Since the Texas Revolution in 1836, Tejanos have fought in American wars. Why, with sometimes divided loyalties and ambiguous cultural status, Texans of Mexican descent would fight for the U.S. is a question Alex Mendoza takes up in this book. Exploring the American military experience of Tejanos over nearly two centuries, Reasons We Fight discovers a complex landscape of shifting loyalties, motivations, and notions of nationalism reflecting Tejanos' conflicted relationship with America as it changed over time. Mendoza's nuanced history reveals that Tejano military service since the Texas Revolution often had less to do with nationalism or patriotism than with individual decisions. A soldier might be motivated by local allegiances, ethnic pride, a desire to defend his home, escape poverty, or seek adventure in a foreign war. By World War II, these notions had become stronger, and the Tejano community responded to the attack on Pearl Harbor with the patriotic fervor of their Anglo-American neighbors.
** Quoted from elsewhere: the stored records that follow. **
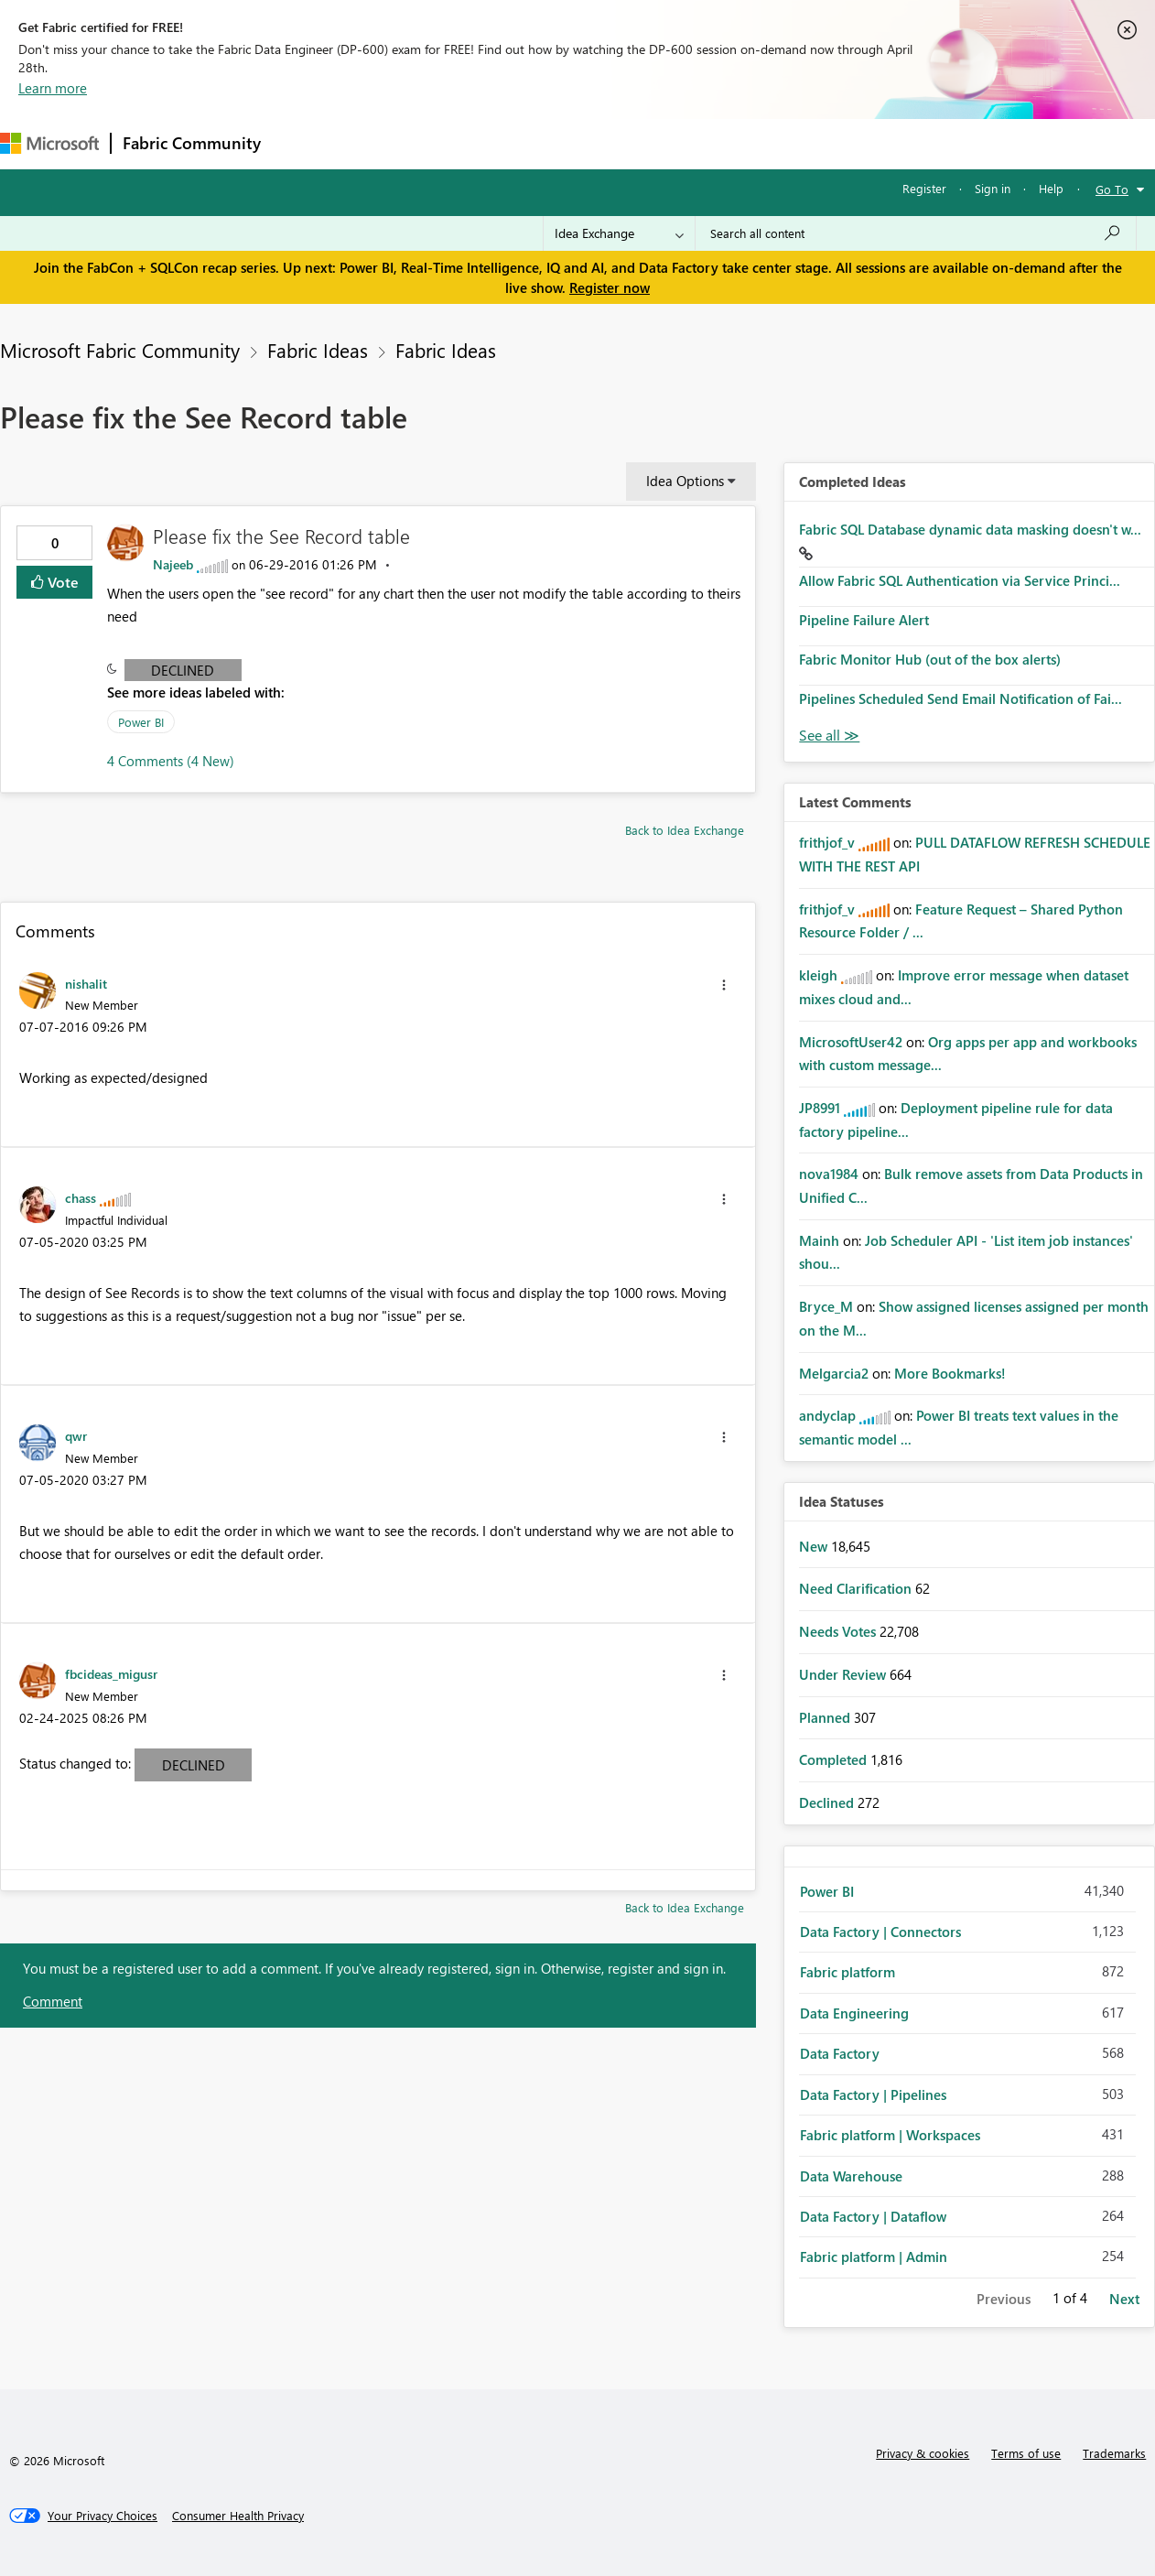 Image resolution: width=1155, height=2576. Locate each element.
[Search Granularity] (619, 233)
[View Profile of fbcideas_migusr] (111, 1673)
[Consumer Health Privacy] (238, 2515)
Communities (539, 143)
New (815, 1546)
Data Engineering (854, 2013)
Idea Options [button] (685, 480)
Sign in (992, 188)
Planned (826, 1717)
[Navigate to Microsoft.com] (49, 143)
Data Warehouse (851, 2176)
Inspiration (383, 143)
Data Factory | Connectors (880, 1931)
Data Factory (840, 2053)
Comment (52, 2001)
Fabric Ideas (317, 350)
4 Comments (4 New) (170, 761)
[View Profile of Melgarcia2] (834, 1373)
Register (924, 188)
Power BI (141, 722)
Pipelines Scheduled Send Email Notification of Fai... (960, 698)
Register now (609, 287)
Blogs (621, 143)
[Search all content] (916, 233)
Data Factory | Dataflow (873, 2216)
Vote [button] (61, 581)
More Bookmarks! (950, 1373)
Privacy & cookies (922, 2453)
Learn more (52, 88)
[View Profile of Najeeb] (173, 564)
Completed (834, 1759)
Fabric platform (847, 1972)
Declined (182, 670)
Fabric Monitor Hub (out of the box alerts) (930, 659)
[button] (724, 985)
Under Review (844, 1674)
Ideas (458, 143)
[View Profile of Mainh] (819, 1240)
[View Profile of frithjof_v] (827, 842)
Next (1124, 2298)
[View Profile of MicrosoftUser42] (850, 1042)
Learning (692, 143)
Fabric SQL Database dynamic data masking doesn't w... (970, 529)
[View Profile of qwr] (76, 1435)
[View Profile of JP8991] (819, 1108)
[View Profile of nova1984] (828, 1173)
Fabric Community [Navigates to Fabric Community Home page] (192, 143)
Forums (302, 143)
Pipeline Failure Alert (864, 620)
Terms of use (1026, 2453)
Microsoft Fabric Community (120, 350)
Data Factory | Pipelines (873, 2094)
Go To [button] (1112, 189)
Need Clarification (857, 1588)
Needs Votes (839, 1631)
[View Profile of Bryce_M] (826, 1306)
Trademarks (1114, 2453)
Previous (1004, 2298)
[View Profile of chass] (80, 1197)
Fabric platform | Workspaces (890, 2135)
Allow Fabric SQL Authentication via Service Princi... (959, 580)
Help (1051, 188)
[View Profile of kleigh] (818, 975)
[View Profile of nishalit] (86, 983)
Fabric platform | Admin (873, 2256)
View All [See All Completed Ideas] (829, 735)
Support (769, 143)
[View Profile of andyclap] (827, 1415) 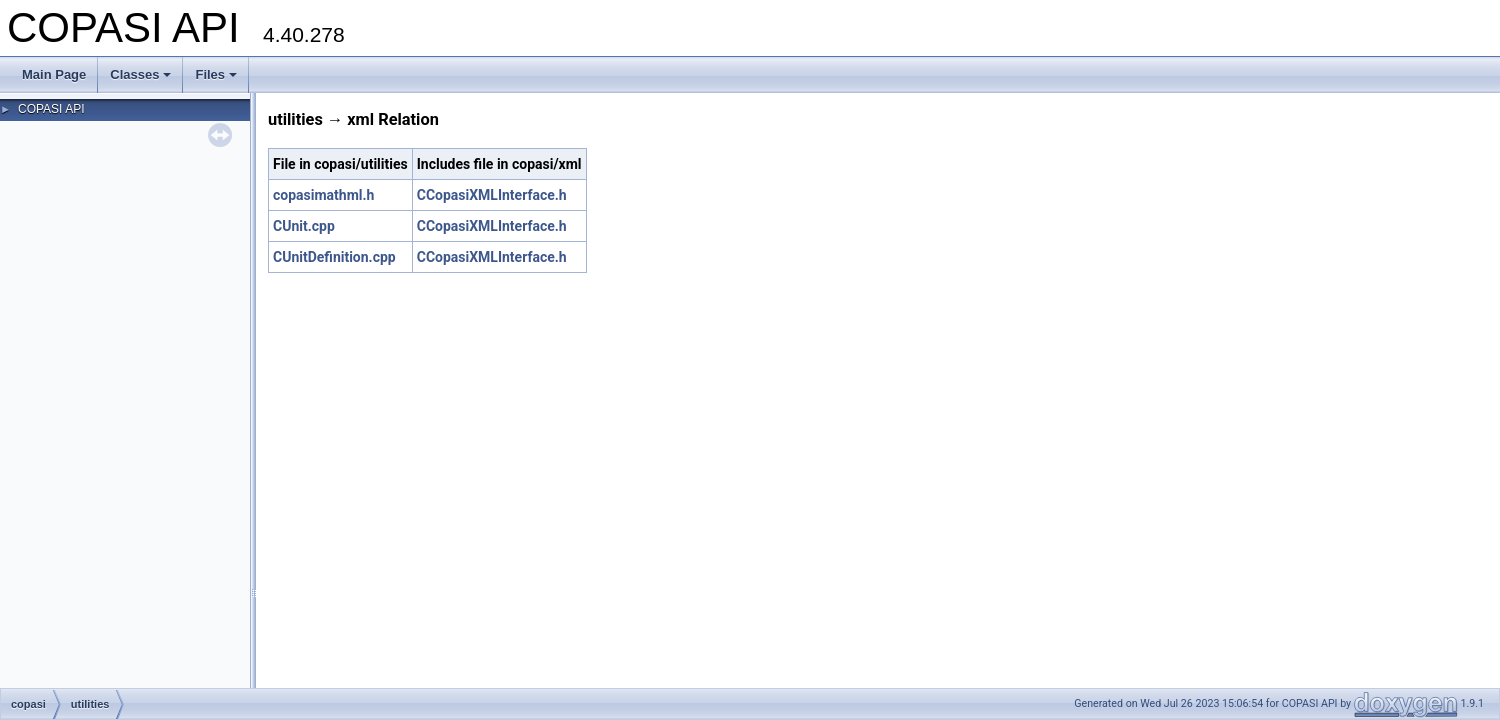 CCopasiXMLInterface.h (492, 195)
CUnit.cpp (304, 226)
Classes (140, 74)
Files (216, 74)
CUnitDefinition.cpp (334, 257)
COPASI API (51, 109)
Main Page (54, 74)
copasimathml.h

Reasons We Fight traces a growing sense of nationalism through the mid-twentieth century, as Tejanos sought to refute their second-class status as "inferior" individuals--and to demonstrate their warrior tradition, thus confirming their rights to citizenship through battle. In essence, by the Second World War, Tejanos who joined the ranks of the military adopted the characteristics of American nationalism--sentiments that would only expand during the Cold War era conflicts in Korea and Vietnam. The first comprehensive record of Tejanos in war, Mendoza's account documents the forces and circumstances that shaped military attitudes among Mexican Texans, along with the challenges they faced navigating a complex of shifting ideas about identity, community, and nationalism--and America itself.